═══ Supplied records
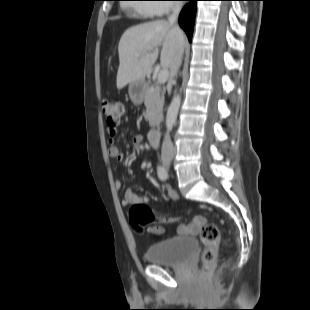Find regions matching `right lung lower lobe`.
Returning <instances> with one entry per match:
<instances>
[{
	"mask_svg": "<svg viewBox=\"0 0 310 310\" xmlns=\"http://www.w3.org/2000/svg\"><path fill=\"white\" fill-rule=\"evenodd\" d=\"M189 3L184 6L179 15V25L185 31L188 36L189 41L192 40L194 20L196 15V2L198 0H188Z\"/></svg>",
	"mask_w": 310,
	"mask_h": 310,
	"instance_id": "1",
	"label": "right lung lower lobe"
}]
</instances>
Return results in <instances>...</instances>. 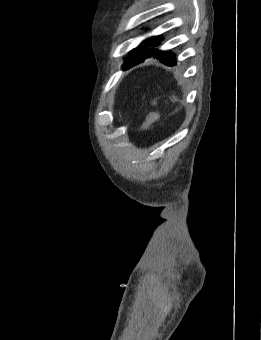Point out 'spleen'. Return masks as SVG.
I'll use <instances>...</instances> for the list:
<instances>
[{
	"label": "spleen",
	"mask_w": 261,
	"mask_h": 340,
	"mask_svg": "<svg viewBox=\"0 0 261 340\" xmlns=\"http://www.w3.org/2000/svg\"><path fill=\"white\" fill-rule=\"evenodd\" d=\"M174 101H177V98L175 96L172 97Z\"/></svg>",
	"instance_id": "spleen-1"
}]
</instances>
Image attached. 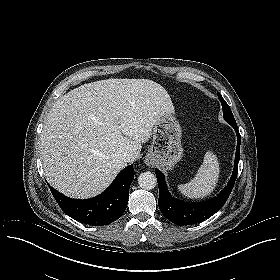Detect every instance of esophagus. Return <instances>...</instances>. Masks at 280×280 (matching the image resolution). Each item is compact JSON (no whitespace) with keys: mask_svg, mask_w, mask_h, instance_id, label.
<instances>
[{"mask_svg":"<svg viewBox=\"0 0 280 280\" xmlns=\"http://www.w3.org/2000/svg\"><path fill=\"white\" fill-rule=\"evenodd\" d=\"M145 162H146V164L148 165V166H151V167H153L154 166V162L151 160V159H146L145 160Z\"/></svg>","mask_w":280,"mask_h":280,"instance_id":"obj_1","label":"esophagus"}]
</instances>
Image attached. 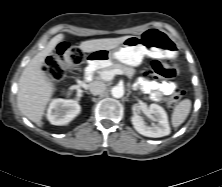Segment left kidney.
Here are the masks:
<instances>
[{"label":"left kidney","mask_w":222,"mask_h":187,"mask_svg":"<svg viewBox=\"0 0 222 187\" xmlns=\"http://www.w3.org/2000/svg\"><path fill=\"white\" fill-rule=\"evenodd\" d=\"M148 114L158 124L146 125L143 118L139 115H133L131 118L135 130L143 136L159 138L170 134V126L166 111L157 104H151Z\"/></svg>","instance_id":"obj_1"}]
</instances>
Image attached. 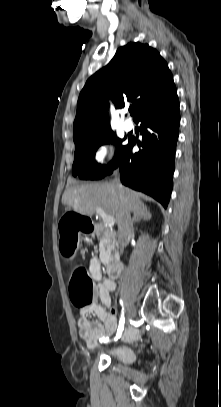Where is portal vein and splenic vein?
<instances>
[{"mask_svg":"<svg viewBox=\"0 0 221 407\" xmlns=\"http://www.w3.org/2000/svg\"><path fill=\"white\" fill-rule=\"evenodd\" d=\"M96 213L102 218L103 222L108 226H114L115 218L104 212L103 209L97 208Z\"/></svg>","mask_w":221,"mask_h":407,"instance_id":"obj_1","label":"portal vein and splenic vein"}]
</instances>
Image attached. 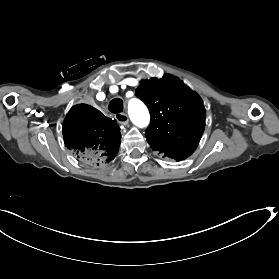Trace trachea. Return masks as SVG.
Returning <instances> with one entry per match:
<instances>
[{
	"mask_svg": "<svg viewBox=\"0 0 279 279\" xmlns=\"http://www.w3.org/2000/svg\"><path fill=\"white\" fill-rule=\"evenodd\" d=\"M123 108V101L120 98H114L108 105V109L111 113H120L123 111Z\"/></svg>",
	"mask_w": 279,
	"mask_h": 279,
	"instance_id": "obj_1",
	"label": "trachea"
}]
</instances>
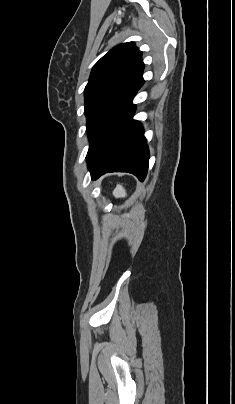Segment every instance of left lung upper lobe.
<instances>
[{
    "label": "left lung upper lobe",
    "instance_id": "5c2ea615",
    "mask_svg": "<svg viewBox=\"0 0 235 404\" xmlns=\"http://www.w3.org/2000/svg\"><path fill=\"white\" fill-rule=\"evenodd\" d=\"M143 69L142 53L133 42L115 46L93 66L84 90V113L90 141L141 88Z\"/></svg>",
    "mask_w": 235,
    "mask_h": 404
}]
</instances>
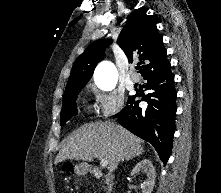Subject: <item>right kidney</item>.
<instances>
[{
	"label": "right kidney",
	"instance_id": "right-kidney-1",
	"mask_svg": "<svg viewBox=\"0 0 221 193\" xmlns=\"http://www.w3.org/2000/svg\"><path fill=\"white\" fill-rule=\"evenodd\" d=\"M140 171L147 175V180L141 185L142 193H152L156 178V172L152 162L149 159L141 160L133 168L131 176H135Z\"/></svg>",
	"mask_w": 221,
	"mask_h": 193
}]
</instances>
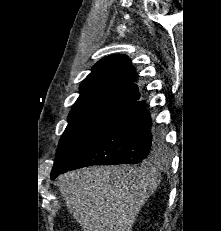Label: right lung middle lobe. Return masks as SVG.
══════
Please repeat exactly the lines from the one containing "Subject: <item>right kidney</item>." through the end of the entries, both included, omitting pictures.

Subject: <item>right kidney</item>.
<instances>
[{
	"label": "right kidney",
	"instance_id": "right-kidney-1",
	"mask_svg": "<svg viewBox=\"0 0 221 193\" xmlns=\"http://www.w3.org/2000/svg\"><path fill=\"white\" fill-rule=\"evenodd\" d=\"M140 171L147 175V180L141 185L142 193H152L156 178V172L152 162L149 159L141 160L133 168L131 176H135Z\"/></svg>",
	"mask_w": 221,
	"mask_h": 193
}]
</instances>
Label: right lung middle lobe. Return masks as SVG.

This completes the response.